IS GOOD WILL OUR GREATEST
POWER?
BY
EDWARD GREEN
Part
4
IV) Lovelace Looks for Weakness, or: The
Strategy of Ill Will
Clarissa is a critic, and a kind one. She very much hopes to like people.
And throughout the novel, even under the most distressing circumstances,
we see her great desire to like the world--through books, music, a garden;
and through lively correspondence with her best friend, Anna Howe. And
she has a sense of where unkindness begins--which Aesthetic Realism makes
clear: the hope for contempt. She tells the suitor her family has chosen,
"Nor can there be a greater sign of want of merit than where a man seeks
to pull down another's character, in order to build up his own." And Clarissa
is brave in criticizing the greed and ill will of her own family's real-estate
dealings. For example, she says:
And yet, in my opinion, the world is but one great family; originally
it was so; what then is this narrow selfishness that reigns in us but relationship
remembered against relationship forgot?
I respect her very much. Yet with all her keenness, Clarissa does not see
the extent of her family's ill will. She doesn't see that their selfish
way of seeing the world and other people is also--as Aesthetic Realism
says it inevitably has to be--their way of seeing her.
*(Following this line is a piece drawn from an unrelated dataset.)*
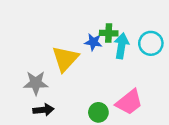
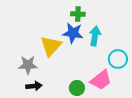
green cross: (109, 33) -> (78, 14), moved
blue star: (93, 42) -> (73, 33), size x1.5
cyan circle: (151, 43) -> (118, 59), moved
Her brother James--one
of the worst brothers in or out of a novel--sees Lovelace's interest in
Clarissa as a threat to his economic prominence and forces Lovelace
to a duel in which Lovelace slightly wounds him. In response, the Harlowes
bar Lovelace from making further addresses and tell Clarissa that to compensate
for the lost income her marriage with Lovelace would have provided, she
must now do right by her family and marry an elderly and repulsive miser,
Solmes, who has agreed to hand over most of his holdings to the Harlowes
if Clarissa marries him.
Lovelace, outraged, tells Clarissa he will destroy her family unless
she allows him to continue his suit. And he tells his friend Belford with
malice:
Then my revenge upon the Harlowes! To have run away with a daughter
of theirs, to make her a Lovelace--to make her one of a family so superior
to her own--what a triumph, as I have heretofore observed, to them
! But to run away with her, and to bring her to my lure in the other
light, what a mortification of their pride! What a gratification of my
own!
He plants a spy in the Harlowe home. He knows Clarissa, kept under virtual
house-arrest, will in the end have nowhere to turn but to him. In the meantime,
he feigns honorable intent.
The Harlowe family and Robert Lovelace each stand for ill will; and
though their ways of being brutal differ, they make the same mistake about
their own lives. Eli Siegel explains it in these powerful sentences from
Self and World :
The self does not want to be strong by the weakness of others. It wants
to be strong by what it is, rather than by what others are not...Power
is not just the ability to affect or change others; it is likewise the
ability to be affected or changed by others. If a person's power is only
of the first kind, his unconscious will be in distress.